Clinuvel Pharmaceuticals (ASX: CUV) has been given the all-clear to market its afamelanotide drug (brand-named Scenesse) by the US Food and Drug Administration (FDA).
The drug was already approved by the European Medicines Agency in 2014 and constitutes the company’s lead compound that combats phototoxicity.
The regulatory path to approval has taken over a decade, starting with clinical trials in erythropoietic protoporphyria (EPP) patients in Europe in 2006. The FDA then granted the compound with an orphan drug designation in 2008, recognising the rarity, severity and unmet need in EPP – a condition that affects around 5,000 to 10,000 people worldwide.
A phase 2 US clinical trial then commenced in 2010, followed by a phase 3 US clinical trial in 2013, with results subsequently published in the New England Journal of Medicine. The FDA then awarded Scenesse with “fast track status” in May 2017 and conducted a priority review in January 2019.
Furthermore, under the US Orphan Drug Act of 1983, the FDA granted the drug with seven years of market exclusivity from competitors.
A ray of hope for EPP sufferers
Scenesse is thereby a new drug and represents the world’s first-ever treatment for a rare genetic metabolic disorder, which causes absolute intolerance to light, otherwise known as EPP.
The “erythropoietic” in the name refers to an association between red blood cells (erythron) and the process the facilitates their formation (poietic).
The porphyrias are a group of uncommon diseases caused by problematic production of chemicals known as porphyrins. These chemicals are the building blocks of haem, which, when combined with a protein (globin), forms haemoglobin, the material in red blood cells that carries oxygen around the body.
In the case of EPP, there is a build-up of one of these porphyrins (protoporphyrin) in the blood, especially in the red blood cells – which leads to an inability to tolerate sunlight.
Even in its mild form, EPP patients must avoid all sources of light exposure throughout their life, or risk developing “incapacitating burns”.
The condition is considered to be hereditary with no known cure. However, sufferers are typically given a range of mitigatory treatments that can alleviate symptoms.
Existing EPP sufferers report they experience “excruciating burning pain” underneath their skin which can last days or weeks and forces them to avoid all further exposure to light.
According to Clinuvel, the drug works by “binding to the melanocortin-1 receptor on skin cells” which sets into motion a “cascade of cellular events”, one of which is the activation of the pigment melanin to provide a physical barrier to visible and invisible light in EPP patients.

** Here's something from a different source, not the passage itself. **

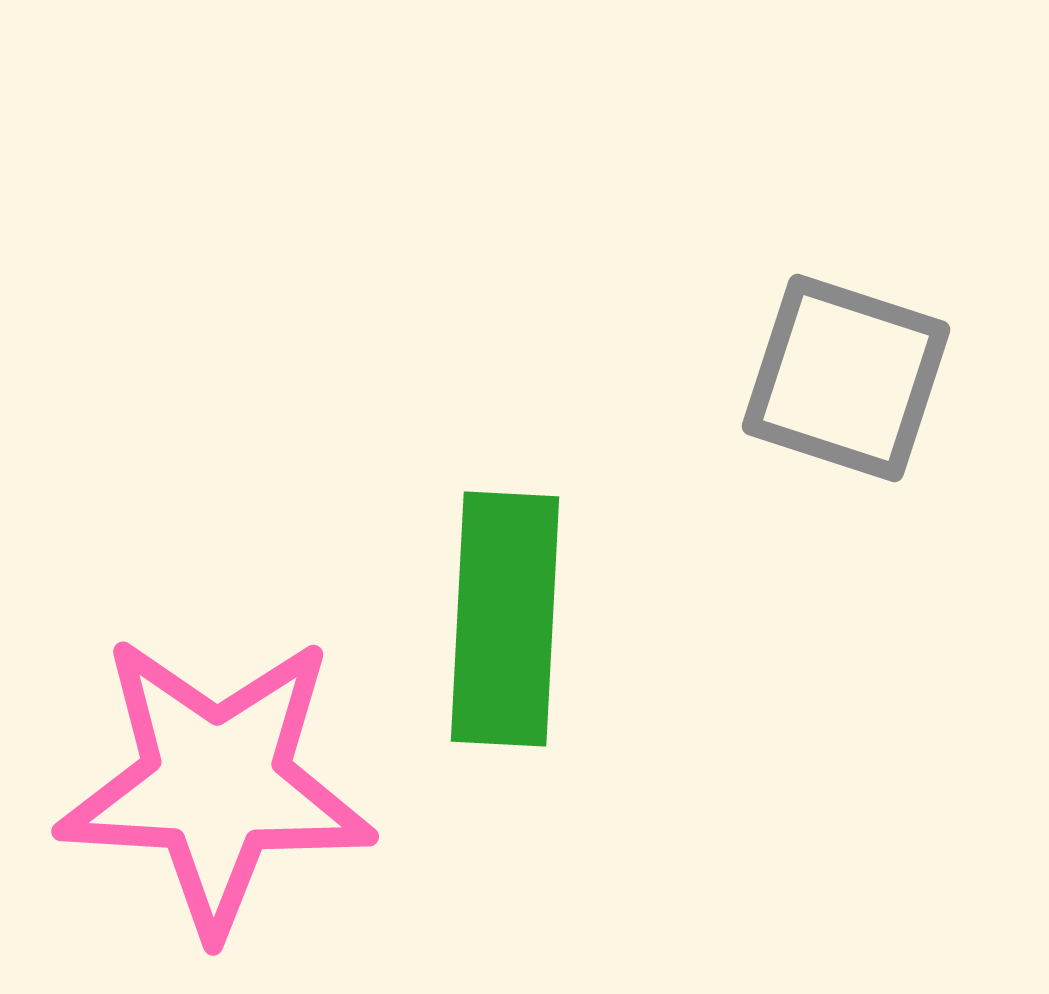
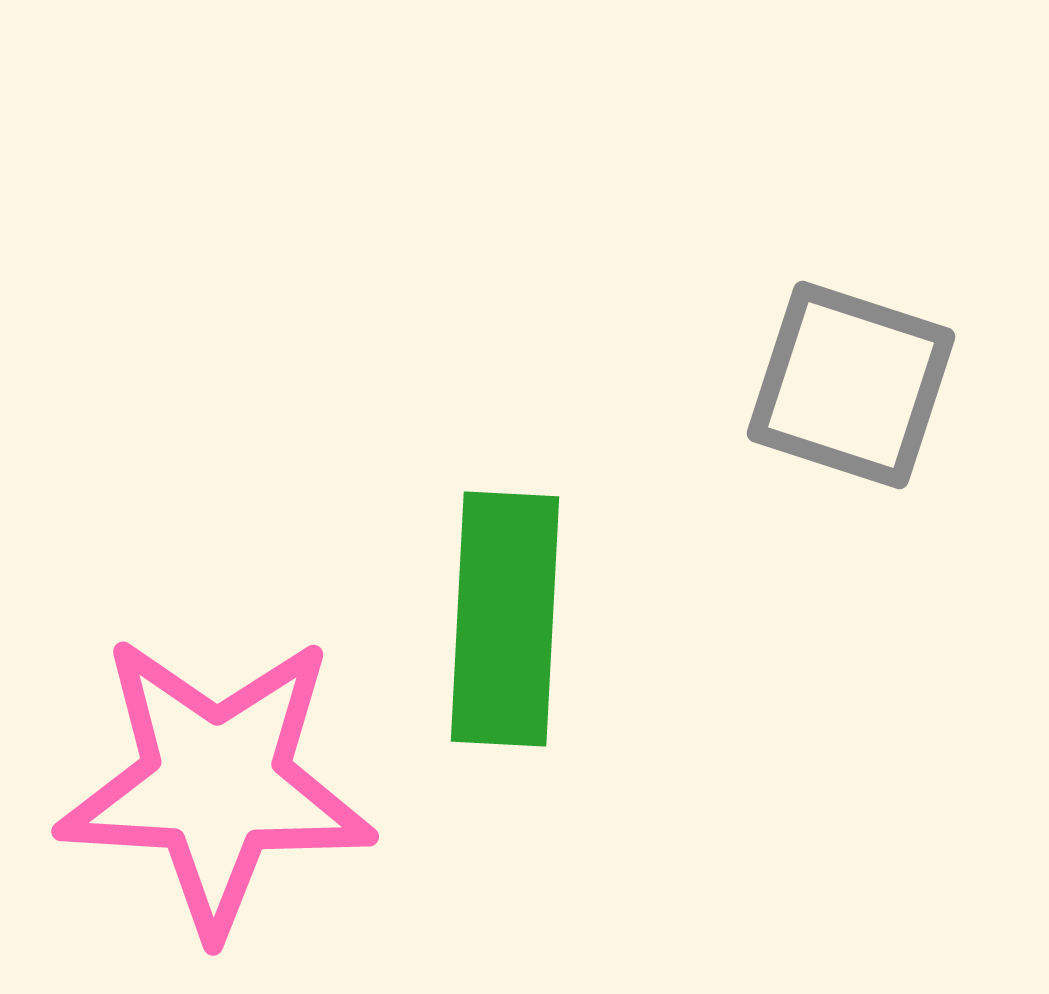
gray square: moved 5 px right, 7 px down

The drug is administered as a 16mg controlled-release injectable implant that provides protection for up to 60 days.
With FDA approval received, Clinuvel declared that its Scenesse drug can “increase pain-free light exposure in adult patients with a history of phototoxic reactions from EPP”.

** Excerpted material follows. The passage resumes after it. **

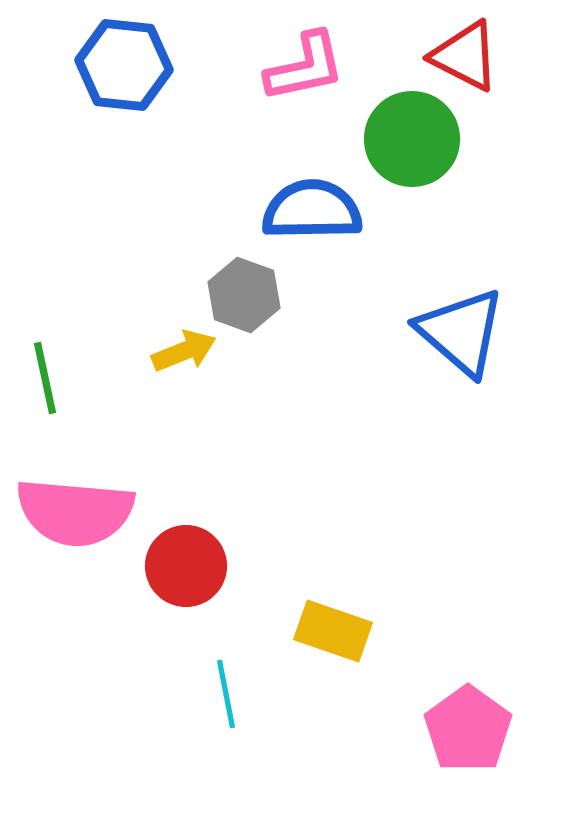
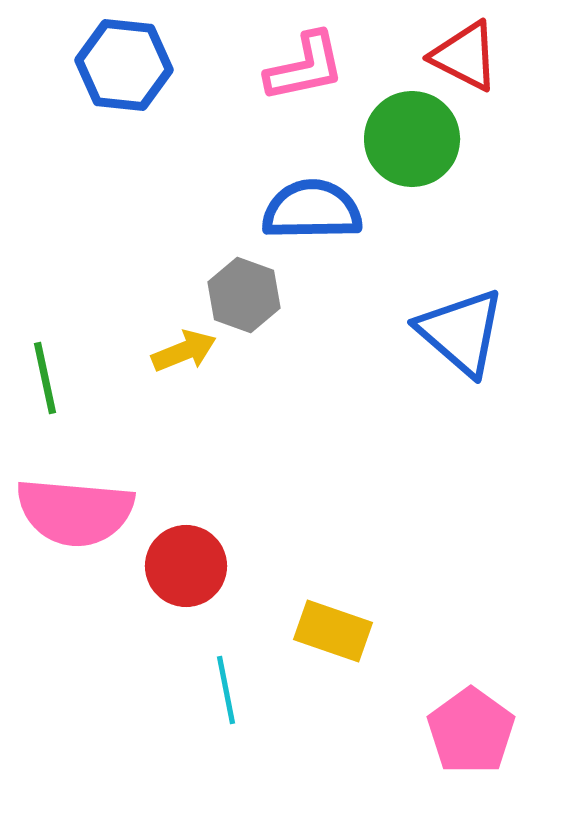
cyan line: moved 4 px up
pink pentagon: moved 3 px right, 2 px down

“Today is a memorable day and victory for EPP patients, their families, and the global medical community who have all supported the development and US approval of the first-ever treatment for this debilitating condition and the world’s first systemic photoprotective drug,” Clinuvel chief scientific officer Dr Dennis Wright said.
“Scenesse is a novel drug that provides photoprotection for EPP patients, enabling patients to be exposed to light and providing them a freedom they never had,” he added.
News of FDA approval this morning sent Clinuvel shares up by almost 36% up to $38.14 per share.